LoudGreyBalonz · 07/10/2024 15:55

Cerealkiller4U · 07/10/2024 15:52

But your previous messages said you didn’t even need the money. You only took it because she offered?

have I reread that wrong?

Yes, you have read that wrong. The OP and her DP need the money. You seem to have got confused because the OP didn't specifically ask MIL for the money, MIL offered it.

NiftyKoala · 07/10/2024 15:58

Your MIL sounds nasty BUT you and your husband should have had a plan for this before baby was born. There are always big expenses when having a child. It's not for your PIL to do this.

LoudGreyBalonz · 07/10/2024 15:59

Cerealkiller4U · 07/10/2024 15:54

I mean when has she abused them?

The nasty messages because MIL learned they got help from someone else.

Nasty messages that she was sending the OP, and not her own son, for some reason.

sandyhappypeople · 07/10/2024 15:59

LoudGreyBalonz · 07/10/2024 15:53

I think its more MIL being abusive that's making the OP want to cease contact with her.

What abuse?

People keep banding that around without any real examples, apart from MIL questioning letting the baby sleep next to plug sockets, not commenting on facebook and asking to be left alone while on holiday.

I'd be very interested to know if the nursery fees were actually due while MIL was on holiday or could it have been dealt with when she got back? it would explain why she asked OP not to keep contacting her about it while she way away and getting annoyed that they then chose to go someone else to get money before MIL got back.

Cerealkiller4U · 07/10/2024 16:02

LoudGreyBalonz · 07/10/2024 15:59

The nasty messages because MIL learned they got help from someone else.

Nasty messages that she was sending the OP, and not her own son, for some reason.

I mean she told them that she found out they went to someone else from someone else and the fact that that upset her and she doesn’t want to help anymore

shit yes. Abusive?
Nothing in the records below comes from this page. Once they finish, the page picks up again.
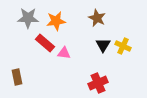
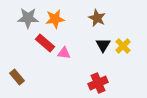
orange star: moved 1 px left, 2 px up
yellow cross: rotated 21 degrees clockwise
brown rectangle: rotated 28 degrees counterclockwise
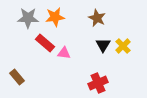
orange star: moved 2 px up
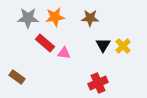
brown star: moved 7 px left; rotated 24 degrees counterclockwise
brown rectangle: rotated 14 degrees counterclockwise
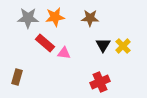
brown rectangle: rotated 70 degrees clockwise
red cross: moved 2 px right, 1 px up
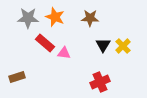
orange star: rotated 30 degrees clockwise
brown rectangle: rotated 56 degrees clockwise
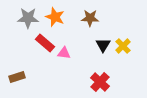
red cross: rotated 24 degrees counterclockwise
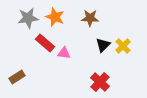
gray star: rotated 10 degrees counterclockwise
black triangle: rotated 14 degrees clockwise
brown rectangle: rotated 14 degrees counterclockwise
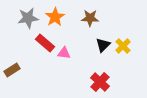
orange star: rotated 18 degrees clockwise
brown rectangle: moved 5 px left, 7 px up
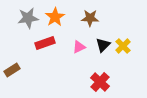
red rectangle: rotated 60 degrees counterclockwise
pink triangle: moved 15 px right, 6 px up; rotated 32 degrees counterclockwise
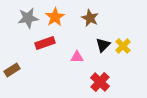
brown star: rotated 24 degrees clockwise
pink triangle: moved 2 px left, 10 px down; rotated 24 degrees clockwise
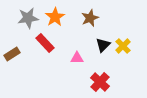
brown star: rotated 24 degrees clockwise
red rectangle: rotated 66 degrees clockwise
pink triangle: moved 1 px down
brown rectangle: moved 16 px up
Not so sure myself.

sandyhappypeople · 07/10/2024 16:02

LoudGreyBalonz · 07/10/2024 15:59

The nasty messages because MIL learned they got help from someone else.
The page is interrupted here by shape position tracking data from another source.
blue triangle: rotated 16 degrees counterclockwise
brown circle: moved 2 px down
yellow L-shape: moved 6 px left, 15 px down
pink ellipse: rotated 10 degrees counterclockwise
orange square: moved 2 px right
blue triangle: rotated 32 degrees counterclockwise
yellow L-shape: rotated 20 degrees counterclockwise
Nasty messages that she was sending the OP, and not her own son, for some reason.

OP is also accusing people on here of being nasty to her..

Just because people don't agree with how she has handled things, or have offered a different viewpoint from MIL point of view.

Just saying...

scotstars · 07/10/2024 16:02

Childcare or the payment of it is not for grandparents to manage - you are the parents. Have you checked if you are entitled to Universal credit help? It's irrelevant what she said she would help with things can change quickly my mum helped me out so much for 1st few years of my child's life unfortunately she became unwell and died before my child was school age.
I also find your reason of wanting to cut her off that she hasn't contacted you to tell you how proud they are of baby a little odd - I've never heard of any1 doing that and some people just have busy lives that mean they dont feel need to constantly interact with social media posts

Cerealkiller4U · 07/10/2024 16:04

LoudGreyBalonz · 07/10/2024 15:55

Yes, you have read that wrong. The OP and her DP need the money. You seem to have got confused because the OP didn't specifically ask MIL for the money, MIL offered it.
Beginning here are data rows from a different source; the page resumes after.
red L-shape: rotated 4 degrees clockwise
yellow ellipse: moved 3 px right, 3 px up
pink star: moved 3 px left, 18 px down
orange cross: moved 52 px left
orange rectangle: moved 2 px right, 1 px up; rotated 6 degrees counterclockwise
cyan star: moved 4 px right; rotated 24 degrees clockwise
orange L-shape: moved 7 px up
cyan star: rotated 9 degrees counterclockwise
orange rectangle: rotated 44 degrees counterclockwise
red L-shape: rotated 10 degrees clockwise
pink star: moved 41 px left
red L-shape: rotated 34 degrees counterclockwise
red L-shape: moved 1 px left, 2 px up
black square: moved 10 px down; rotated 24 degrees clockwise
She wrote this. Plus a reply that was just deleted

I've never asked her for money nor ever borrowed from her

Cerealkiller4U · 07/10/2024 16:06

LoudGreyBalonz · 07/10/2024 15:55

Yes, you have read that wrong. The OP and her DP need the money. You seem to have got confused because the OP didn't specifically ask MIL for the money, MIL offered it.

Ok….

so if my father offers me 2000. But I never once asked for 2000

that means that actually I needed that 2000?

LoudGreyBalonz · 07/10/2024 16:06

Cerealkiller4U · 07/10/2024 16:02

I mean she told them that she found out they went to someone else from someone else and the fact that that upset her and she doesn’t want to help anymore

shit yes. Abusive? Not so sure myself.

I'm fine to settle on "nasty messages" rather than "abusive messages", if you like.

What I strongly suspect is going on here is a woman who walked out on her own child when she was a mother, and who has a long history of offering support then not following through, is jumping at an opportunity to paint herself as the wronged party when she lets her child down again.